Germany is in trouble as European Commission has decided to take legal action against its own court’s ruling in May last year. In a German court ruling, it was decided that the European Court of Justice should not have backed the European Central Bank’s bond buying stimulus program. While this was done to ease the pressure of novel coronavirus across the EU bloc, it was considered a move that exceeded the powers of the European court.

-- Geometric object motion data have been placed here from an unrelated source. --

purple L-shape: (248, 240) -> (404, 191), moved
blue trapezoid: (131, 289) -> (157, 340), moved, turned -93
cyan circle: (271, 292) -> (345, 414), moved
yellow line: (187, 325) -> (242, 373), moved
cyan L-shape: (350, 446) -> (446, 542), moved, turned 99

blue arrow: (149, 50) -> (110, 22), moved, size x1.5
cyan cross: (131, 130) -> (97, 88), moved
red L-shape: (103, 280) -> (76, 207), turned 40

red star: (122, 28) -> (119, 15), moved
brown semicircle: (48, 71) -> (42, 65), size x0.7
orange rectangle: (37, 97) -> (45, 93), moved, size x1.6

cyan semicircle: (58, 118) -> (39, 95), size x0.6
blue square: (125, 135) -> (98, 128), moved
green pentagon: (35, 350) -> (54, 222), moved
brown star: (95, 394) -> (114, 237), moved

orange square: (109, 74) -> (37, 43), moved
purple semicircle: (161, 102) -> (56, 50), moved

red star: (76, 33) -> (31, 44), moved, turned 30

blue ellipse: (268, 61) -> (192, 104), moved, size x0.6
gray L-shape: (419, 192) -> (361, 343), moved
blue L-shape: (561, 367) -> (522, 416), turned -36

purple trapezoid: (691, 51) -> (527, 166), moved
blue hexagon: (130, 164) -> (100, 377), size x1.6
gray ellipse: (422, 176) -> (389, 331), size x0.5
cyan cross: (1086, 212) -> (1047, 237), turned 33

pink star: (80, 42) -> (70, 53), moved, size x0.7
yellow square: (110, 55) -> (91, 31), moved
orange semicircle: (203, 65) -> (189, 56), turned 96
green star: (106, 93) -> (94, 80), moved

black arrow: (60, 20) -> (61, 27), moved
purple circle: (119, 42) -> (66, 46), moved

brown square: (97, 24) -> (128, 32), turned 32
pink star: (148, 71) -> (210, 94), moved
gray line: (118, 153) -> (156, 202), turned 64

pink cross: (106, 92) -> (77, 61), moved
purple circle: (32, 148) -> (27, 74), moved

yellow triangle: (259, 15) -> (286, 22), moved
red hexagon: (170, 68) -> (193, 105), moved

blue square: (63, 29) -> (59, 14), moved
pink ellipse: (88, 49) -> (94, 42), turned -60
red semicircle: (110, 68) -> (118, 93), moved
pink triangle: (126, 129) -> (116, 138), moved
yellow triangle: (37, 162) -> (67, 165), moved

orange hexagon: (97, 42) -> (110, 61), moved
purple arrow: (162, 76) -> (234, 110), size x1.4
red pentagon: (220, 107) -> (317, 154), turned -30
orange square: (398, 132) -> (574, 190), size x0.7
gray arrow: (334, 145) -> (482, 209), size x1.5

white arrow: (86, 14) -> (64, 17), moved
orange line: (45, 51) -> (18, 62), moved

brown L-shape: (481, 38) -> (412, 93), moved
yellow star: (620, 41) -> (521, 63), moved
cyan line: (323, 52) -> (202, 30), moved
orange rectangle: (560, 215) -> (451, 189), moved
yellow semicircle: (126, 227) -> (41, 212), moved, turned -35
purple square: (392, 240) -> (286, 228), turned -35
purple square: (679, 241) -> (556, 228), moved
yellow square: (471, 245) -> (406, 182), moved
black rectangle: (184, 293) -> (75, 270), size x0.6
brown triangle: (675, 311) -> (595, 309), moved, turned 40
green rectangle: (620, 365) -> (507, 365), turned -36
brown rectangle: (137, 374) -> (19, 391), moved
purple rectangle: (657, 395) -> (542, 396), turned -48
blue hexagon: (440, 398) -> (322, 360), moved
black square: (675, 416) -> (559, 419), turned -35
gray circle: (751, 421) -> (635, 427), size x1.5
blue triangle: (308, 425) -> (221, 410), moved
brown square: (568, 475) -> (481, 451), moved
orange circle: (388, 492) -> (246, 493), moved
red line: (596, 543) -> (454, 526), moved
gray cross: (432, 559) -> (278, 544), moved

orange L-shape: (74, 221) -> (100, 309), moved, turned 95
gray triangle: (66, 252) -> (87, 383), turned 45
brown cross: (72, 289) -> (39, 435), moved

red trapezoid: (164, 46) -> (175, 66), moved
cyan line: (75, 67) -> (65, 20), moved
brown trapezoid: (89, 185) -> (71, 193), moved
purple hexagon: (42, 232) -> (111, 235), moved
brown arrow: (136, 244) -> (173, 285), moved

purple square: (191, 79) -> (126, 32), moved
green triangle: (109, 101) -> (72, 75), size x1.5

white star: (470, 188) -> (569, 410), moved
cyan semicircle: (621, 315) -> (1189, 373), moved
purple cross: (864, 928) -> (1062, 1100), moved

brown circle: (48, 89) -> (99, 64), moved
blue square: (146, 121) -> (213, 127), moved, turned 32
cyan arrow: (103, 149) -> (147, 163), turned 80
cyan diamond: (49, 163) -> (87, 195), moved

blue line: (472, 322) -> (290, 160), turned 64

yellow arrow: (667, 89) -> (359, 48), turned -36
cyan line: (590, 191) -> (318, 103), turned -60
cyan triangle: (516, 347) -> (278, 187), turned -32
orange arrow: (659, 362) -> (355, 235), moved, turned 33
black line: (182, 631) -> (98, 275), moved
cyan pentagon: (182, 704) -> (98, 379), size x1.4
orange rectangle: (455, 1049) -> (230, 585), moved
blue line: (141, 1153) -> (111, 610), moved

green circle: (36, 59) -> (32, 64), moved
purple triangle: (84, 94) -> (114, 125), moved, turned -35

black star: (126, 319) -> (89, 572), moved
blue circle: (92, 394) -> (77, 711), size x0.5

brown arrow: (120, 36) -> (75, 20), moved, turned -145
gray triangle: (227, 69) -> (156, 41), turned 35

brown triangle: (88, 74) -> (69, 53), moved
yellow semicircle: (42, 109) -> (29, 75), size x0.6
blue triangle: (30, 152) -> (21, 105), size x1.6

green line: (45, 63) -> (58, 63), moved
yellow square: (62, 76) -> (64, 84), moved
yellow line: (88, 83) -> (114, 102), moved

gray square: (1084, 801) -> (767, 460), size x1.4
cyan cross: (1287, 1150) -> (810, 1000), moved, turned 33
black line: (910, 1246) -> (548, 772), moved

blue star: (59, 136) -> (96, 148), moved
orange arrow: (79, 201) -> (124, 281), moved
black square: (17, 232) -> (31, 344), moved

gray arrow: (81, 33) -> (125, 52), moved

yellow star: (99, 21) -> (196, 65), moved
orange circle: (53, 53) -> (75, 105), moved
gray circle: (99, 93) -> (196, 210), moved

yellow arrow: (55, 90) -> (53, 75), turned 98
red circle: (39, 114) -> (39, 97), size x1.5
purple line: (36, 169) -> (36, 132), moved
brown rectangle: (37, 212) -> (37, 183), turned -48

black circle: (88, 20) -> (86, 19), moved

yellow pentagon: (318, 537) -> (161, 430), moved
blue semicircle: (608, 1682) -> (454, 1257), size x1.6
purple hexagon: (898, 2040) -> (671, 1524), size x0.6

In retaliation, the European Commission has sorted legal action against Germany for challenging the supremacy of the EU law itself. However, the German court did rule that the bond-buying could proceed. However, the damage seemed to have been done already.
Indeed, its an unprecedented move by the EU Commission and could lead to heavy fines for Germany. Undeniably, this mars the reputation of the bloc’s most powerful member state. The German government now has two months to respond to a letter of formal notice from the commission, with possible solutions.
The general consensus is that “EU law has primacy over national law. All judgements by the European Court of Justice are binding for member states’ authorities, including national courts, a formal spokesperson from the EU Commission has said so.
There is a wave of an a-la-carte menu brewing and EU Commission wants to ensure that the sanctity of the EU law is maintained in the bloc. However, it is worth noting that had Germany withdrawn from the stimulus, it would have burnt a hole in the package itself. Berlin is one of the largest contributors to the fund. Further, there will remain a growing anxiety in Brussels that there is possibility of mutiny. The one most feared are Poland and Hungary, that might act in similar ways. The EU was engaged in “ongoing battles with Hungary and Poland over the rule of law”, which could be undermined if the German decision were left unanswered.